“Mohabbaton ke zamaane guzar gaye janaab, ab chhote mote pyar se hi kaam chalaa leejiye aap,” quoted Shah Rukh Khan in Kabhi Alvida Na Kehna, which sums up the kind of love stories we have been witnessing in our films, of late. Films like ‘Saathiya’ seem to have died a natural death and films like ‘Hum Aapke Hain Kaun’, Kuch Kuch Hota Hai’ or ‘Dilwale Dulhaniya Le Jaayenge’ seem archaic. Romance-Comedy films, i.e. Rom-coms like Hum Tum did resonate with the youth and films like Love Aaj Kal, Cocktail or Ae Dil Hai Mushkil were almost there, but goofed it all up in the second half.
So what’s wrong with our filmmakers that they aren’t able to crack the Rom-Com code? While Ae Dil Hai Mushkil revisited its ‘pyaar dosti hai’ cliché and ended up lulling its audience to sleep, Befikre treads the path of shock value, much to the chagrin of the viewers, who rolled their eyes and wondered – Is this couple for real? Blame it on the ‘mohabbaton ke zamaane guzar gaye janaab’ catastrophe that SRK warned us about.
Aditya Chopra, in his series of letters on Befikre, wrote: What kind of film would I make if I was 23 today? I don’t think I would have made DDLJ because the experiences and influences of that 23-year-old would be very different to today’s 23-year-old guy. Today, if Raj tells Simran that I’ll take you only when Bauji gives your hand to me, Simran would turn around and say, “Dude, I’m going, when you patch up with my dad, come and find me and we’ll take it from there.”
The world has changed. Definitions of love have changed. More importantly, women have changed. Today they are equal to men in every possible way. This truly has changed the rules of love forever. Who asks whom out first? Who says I love you first? Do we say I love you at all? Who breaks up first?”
Well, Aditya Chopra abandons his comfort zone here and tries incubating a specie different from his progeny of DDLJ, Mohabbatein and Rab Ne Bana Di Jodi. ‘Befikre’ ambitiously shoots up throwing caution to the winds with its kissathons, only to end up on a no man’s land of Rom-Coms – neither romance nor comedy.
Did that sound like some epitaph on Befikre’s grave? Apologies. Now here’s the brighter side: Befikre isn’t that bad a film it has been made out to be. Ask someone who has braved through ‘Ae Dil Hai Mushkil’ watching that bald dance and you’ll know what I mean. In all honesty, the only reason to watch Befikre is Ranveer Singh.

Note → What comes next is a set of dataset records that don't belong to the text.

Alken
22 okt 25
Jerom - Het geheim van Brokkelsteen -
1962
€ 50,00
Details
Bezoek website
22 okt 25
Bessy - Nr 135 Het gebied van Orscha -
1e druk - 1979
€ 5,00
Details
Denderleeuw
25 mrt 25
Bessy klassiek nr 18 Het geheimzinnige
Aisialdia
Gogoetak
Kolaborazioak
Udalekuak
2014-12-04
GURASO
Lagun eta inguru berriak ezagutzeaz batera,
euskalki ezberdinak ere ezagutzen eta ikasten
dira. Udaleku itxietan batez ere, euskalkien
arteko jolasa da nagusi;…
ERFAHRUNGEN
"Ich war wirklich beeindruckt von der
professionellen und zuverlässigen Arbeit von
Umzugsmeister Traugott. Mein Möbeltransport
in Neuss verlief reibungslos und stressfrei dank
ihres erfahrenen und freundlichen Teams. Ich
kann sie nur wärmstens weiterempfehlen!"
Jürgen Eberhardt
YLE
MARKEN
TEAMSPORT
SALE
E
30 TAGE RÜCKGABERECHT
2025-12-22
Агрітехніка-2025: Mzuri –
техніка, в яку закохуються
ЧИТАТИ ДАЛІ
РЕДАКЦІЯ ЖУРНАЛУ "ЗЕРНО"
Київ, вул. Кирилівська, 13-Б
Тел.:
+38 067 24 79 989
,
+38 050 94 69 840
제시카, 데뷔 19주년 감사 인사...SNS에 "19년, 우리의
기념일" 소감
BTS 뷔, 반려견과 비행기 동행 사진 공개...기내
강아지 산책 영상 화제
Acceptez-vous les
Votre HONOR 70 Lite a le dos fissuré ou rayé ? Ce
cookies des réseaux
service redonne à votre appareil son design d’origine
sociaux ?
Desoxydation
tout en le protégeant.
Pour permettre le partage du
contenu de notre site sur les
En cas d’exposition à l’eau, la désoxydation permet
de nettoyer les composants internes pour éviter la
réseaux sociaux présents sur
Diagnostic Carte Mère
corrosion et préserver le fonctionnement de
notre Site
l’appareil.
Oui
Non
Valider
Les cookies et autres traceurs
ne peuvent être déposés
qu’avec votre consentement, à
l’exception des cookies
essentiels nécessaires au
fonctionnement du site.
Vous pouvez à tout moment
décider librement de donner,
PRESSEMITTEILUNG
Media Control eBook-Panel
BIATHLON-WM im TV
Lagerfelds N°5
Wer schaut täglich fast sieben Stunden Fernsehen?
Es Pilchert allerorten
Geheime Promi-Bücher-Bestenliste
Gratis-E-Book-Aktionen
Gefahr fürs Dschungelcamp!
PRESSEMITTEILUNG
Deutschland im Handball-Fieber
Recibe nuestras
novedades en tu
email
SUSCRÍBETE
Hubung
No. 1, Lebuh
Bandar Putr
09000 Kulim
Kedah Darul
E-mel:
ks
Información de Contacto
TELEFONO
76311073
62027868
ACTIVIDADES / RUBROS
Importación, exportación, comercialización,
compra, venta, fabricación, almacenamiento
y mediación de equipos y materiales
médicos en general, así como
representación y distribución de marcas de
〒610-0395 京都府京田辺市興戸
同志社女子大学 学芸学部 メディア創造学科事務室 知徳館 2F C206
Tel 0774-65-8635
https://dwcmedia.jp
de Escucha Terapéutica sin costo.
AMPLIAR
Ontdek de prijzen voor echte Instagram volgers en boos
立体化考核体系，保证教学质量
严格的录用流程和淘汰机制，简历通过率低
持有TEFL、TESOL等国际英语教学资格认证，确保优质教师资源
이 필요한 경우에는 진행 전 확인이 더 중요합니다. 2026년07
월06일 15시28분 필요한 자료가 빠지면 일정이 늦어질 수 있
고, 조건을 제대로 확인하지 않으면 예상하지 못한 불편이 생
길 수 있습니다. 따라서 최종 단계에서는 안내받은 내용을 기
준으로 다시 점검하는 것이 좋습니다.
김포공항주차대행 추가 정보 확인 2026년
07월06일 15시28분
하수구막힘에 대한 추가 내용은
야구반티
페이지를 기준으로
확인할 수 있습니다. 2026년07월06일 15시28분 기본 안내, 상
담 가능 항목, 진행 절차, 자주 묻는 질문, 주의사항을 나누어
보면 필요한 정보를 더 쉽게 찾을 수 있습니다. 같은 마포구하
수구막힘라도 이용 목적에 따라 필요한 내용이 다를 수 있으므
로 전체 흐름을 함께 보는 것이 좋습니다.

The actor owns every frame he appears in and trust me, he is there almost in every scene. He plays the character of Dharam sans any sharam, if you ponder over his blink-and-you-miss derriere flashing scene. The only scenes he falters are where he does the standup comedian act, which are complete washout.
Vaani Kapoor as Shyra is a complete disappointment. One can’t help wonder what she has done with herself after wowing the audience in her last outing, ‘Shuddh Desi Romance’ with Sushant Singh Rajput. Vaani Kapoor appears pale and underfed all throughout, including a bikini scene, which in a way, is her version of blink-and-you-miss derriere flashing scene. Not that she is a bad actor, but she isn’t good either. She comes across as some Rimi Sen or Manjari Fadnis kind of actors, who despite the good looks, fail to leave a mark with their screen presence.
This is where Ranveer Singh benefits from, and literally steals the show. There’s an interesting cameo, and this time, not featuring any popular actor, but even this character of an investment banker loses its steam towards the film’s end. Befikre does break every cliché of Rom-Coms, but in the same vein, it doesn’t break any grounds either.
Now comes the colossal query: To kya karu, film dekhu ya nahin? By all means, watch it but don’t expect any Rohit Shetty kind of humour or Joharesque musings on pyaar or dosti, and dare you expect a Mani Rathnam romance. And before you look forward to some ‘ishq aur mohabbat’, may I remind you SRK’s words: “Mohabbaton ke zamaane gujar gaye janaab, ab chhote mote pyar se hi kaam chalaa leejiye aap” So go and watch Befikre, by being completely Befikre.